According to research from the CVS Health Research Institute and our research partners, predictive analytics is bringing us closer to this reality. In a recent study published in Medical Care, the researchers compared predictive cost-modeling strategies to understand which approach can best classify and predict future high health care spenders. Study findings showed that group-based trajectory modeling – a method that uses health insurance claims data to classify patients based on patterns of health spending across several measures including inpatient, pharmacy and outpatient costs – had better predictive accuracy compared to the more conventional approach that defines high-cost health care users as those in the top 5th percentile of overall spending.
The findings also showed that group-based trajectory modeling allowed for greater precision in understanding future potential health care costs.
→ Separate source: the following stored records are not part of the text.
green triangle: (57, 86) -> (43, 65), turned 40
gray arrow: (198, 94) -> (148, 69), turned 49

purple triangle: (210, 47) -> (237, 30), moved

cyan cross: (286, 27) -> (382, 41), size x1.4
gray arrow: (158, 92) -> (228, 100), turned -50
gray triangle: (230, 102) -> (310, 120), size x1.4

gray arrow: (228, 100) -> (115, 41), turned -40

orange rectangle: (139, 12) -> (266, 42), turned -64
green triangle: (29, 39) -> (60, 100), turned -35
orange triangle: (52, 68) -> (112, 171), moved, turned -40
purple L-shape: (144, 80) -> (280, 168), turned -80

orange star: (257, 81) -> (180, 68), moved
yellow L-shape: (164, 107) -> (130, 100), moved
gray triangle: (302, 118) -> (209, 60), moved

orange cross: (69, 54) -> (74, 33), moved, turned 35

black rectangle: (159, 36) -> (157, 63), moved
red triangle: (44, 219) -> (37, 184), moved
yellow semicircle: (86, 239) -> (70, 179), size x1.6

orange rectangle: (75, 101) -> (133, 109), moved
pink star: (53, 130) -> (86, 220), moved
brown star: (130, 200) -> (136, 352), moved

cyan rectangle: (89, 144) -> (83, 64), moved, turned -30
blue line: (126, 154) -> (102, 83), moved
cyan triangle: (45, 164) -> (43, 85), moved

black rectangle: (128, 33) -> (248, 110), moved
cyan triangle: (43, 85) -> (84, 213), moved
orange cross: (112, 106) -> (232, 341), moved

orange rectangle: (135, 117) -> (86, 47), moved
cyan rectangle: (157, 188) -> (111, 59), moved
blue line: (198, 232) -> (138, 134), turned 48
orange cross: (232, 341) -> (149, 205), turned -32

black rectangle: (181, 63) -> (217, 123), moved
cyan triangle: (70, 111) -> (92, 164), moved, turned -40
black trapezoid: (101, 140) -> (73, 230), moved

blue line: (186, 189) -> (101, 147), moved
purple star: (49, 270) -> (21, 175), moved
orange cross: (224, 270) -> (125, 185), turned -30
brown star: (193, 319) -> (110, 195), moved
The researchers concluded that understanding the nuances in patients’ spending patterns helps to more accurately predict long-term costs and pinpoint who could most benefit from certain medical and pharmacy interventions.
At CVS Health, we are using predictive analytics to help shape patient care for all those we serve and are working to develop innovative strategies that tackle rising health care costs.
“This research is an important step in helping to better understand and validate group-based trajectory modeling, which will ultimately help us more effectively optimize health care interventions, improve patient outcomes and produce cost-savings for patients, payers and ultimately the entire health care system, ” said study author Troyen A. Brennan, MD, Chief Medical Officer of CVS Health.